***** Extracted information *****

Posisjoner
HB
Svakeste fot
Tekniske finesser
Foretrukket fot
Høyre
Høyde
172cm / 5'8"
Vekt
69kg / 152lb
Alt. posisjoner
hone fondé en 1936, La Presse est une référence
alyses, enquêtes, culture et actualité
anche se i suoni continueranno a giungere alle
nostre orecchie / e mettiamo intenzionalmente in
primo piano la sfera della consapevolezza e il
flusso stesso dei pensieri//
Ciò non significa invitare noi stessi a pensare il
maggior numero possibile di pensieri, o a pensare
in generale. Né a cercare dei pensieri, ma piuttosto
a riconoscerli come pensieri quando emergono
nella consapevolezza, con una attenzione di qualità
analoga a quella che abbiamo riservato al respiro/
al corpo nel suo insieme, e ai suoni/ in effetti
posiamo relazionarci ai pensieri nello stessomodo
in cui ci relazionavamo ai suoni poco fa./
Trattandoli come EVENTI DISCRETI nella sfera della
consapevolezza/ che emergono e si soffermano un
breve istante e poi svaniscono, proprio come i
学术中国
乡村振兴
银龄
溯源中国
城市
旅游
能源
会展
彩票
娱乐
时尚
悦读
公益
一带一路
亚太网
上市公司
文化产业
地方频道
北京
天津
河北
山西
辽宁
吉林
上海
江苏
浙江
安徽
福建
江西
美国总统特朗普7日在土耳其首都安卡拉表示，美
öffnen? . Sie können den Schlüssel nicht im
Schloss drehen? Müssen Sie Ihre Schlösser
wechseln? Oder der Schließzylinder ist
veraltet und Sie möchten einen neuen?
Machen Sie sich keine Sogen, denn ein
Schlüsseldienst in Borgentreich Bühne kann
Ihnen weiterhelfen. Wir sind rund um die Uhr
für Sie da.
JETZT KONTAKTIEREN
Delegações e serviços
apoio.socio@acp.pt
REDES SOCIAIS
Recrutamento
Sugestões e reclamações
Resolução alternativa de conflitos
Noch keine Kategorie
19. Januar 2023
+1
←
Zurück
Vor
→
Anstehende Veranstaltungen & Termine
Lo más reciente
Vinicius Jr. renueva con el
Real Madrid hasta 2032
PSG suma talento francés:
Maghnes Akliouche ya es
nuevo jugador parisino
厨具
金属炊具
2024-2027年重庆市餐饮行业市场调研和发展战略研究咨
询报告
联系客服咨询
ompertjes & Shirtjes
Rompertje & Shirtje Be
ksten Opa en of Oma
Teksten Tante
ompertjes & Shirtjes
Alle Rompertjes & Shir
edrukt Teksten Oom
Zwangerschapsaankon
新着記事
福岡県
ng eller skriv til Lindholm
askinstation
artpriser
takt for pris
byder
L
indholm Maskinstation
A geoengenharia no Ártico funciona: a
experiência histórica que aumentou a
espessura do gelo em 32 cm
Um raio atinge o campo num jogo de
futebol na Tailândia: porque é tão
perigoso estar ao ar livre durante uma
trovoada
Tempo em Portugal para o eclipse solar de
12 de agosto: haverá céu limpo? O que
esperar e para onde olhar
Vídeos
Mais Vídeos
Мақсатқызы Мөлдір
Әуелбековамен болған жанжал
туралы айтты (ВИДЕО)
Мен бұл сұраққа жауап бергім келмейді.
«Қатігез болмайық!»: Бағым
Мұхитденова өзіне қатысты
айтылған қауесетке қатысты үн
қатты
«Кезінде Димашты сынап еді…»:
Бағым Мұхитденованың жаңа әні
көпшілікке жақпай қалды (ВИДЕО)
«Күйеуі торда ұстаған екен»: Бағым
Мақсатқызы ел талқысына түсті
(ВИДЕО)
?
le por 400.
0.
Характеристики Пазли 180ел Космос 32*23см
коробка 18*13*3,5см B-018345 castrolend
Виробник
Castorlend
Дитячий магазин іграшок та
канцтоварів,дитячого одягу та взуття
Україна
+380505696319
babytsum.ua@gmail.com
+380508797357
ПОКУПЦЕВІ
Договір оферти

*****

_Task to complete_.
Only lines containing the string "pensare" belong in the answer; find them in the data above and copy them.

_Solution_.
Ciò non significa invitare noi stessi a pensare il
maggior numero possibile di pensieri, o a pensare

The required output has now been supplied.